In the city where I used to live, there was a wonderful program called Living Better on Less. The program was offered through a non-profit in a church basement and funded through grants. It was designed to help people live on a lower income, consuming less, and getting more joy from life. It was a wonderful program where participants met weekly to talk about different topics around living with less.
At first I assumed that it was a program that was targeted at lower income folks, showing them how to live comfortably with less money. I realize now how a) presumptuous that was and b) how incredibly wrong it was. Mostly because people on low income already know how to live with less. It’s people who are over consuming – people with disposable income – that tend to equate quality of life with volume of material possessions.
I never took part and I regret not taking the time out of life. I remember thinking that I had young children and life was too busy, but I think I would have really benefited from the program looking back. But I was fortunate to work with a few non-profit organizations whose ideals focused on the same message to learn some of the similar concepts and skills.
Living better with less encompasses the idea that getting rid of excess material consumption can actually give you a richer, more fulfilling life. By streamlining the way we spend our time and money and finding what we truly enjoy, we don’t have to focus as much on earning more money to buy things that we don’t really need. Other than personal well being, there’s a whole host of additional benefits to both consuming less stuff and needing to work less to support financial habits. The planet benefits from less resource extraction, less material production, less junk in the landfills. Your family benefits from more time together and less stress from overwork. By working less and buying less, we also contribute less to oppressive capitalist systems. We break ourselves out of that jail, but also contribute less to continuing to jail others.

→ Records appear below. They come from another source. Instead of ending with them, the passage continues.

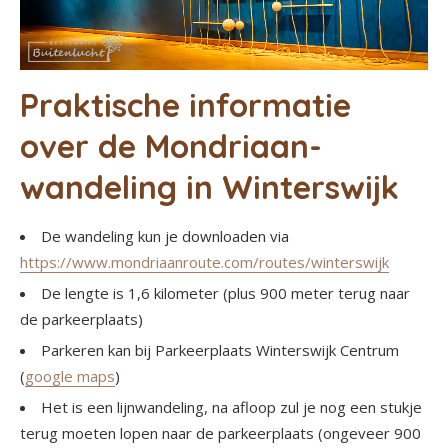
Praktische informatie
over de Mondriaan-
wandeling in Winterswijk
De wandeling kun je downloaden via
https://www.mondriaanroute.com/routes/winterswijk
De lengte is 1,6 kilometer (plus 900 meter terug naar
de parkeerplaats)
Parkeren kan bij Parkeerplaats Winterswijk Centrum
(
google maps
)
Het is een lijnwandeling, na afloop zul je nog een stukje
terug moeten lopen naar de parkeerplaats (ongeveer 900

Some folks counter to a minimalist lifestyle by saying that you have to make sacrifices to personal contentment and comfort. Maybe that’s a bit true, but from as far as I’ve come, these changes don’t feel like sacrifices and I don’t feel uncomfortable. It’s a matter of figuring out where the excess is and trimming it out. It’s about getting rid of the things that we do programmatically that don’t bring a net positive in our lives. And the more that we trim, the more we discover what we really need, allowing us to remove more and more excess. That excess is going to be different for each person based on what their passions are, so I can’t tell you what to remove from your life. But I can tell you that there’s always more to pare back, to streamline, to reconsider. And by removing that excess, it’s easier to see what truly brings you joy.